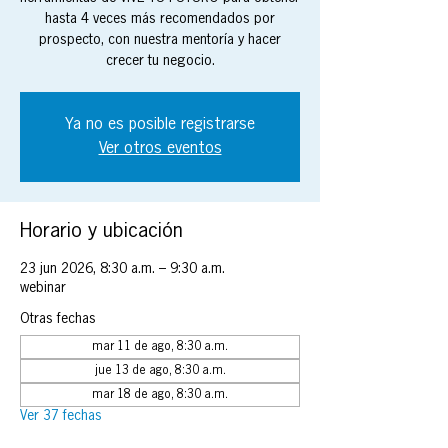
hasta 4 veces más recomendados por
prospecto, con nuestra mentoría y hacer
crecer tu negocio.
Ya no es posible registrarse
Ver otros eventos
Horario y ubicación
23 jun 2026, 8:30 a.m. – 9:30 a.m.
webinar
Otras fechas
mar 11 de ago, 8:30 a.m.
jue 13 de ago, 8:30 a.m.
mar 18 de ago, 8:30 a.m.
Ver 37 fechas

---

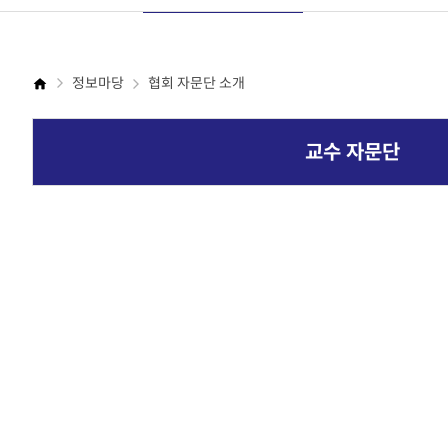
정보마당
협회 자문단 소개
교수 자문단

• _Problem statement_
In the listing above, find the line containing "Horario y ubicación" and the line containing "Ver 37 fechas", then quote both, plus every line between them, exactly as written.

• _Exercise response_
Horario y ubicación
23 jun 2026, 8:30 a.m. – 9:30 a.m.
webinar
Otras fechas
mar 11 de ago, 8:30 a.m.
jue 13 de ago, 8:30 a.m.
mar 18 de ago, 8:30 a.m.
Ver 37 fechas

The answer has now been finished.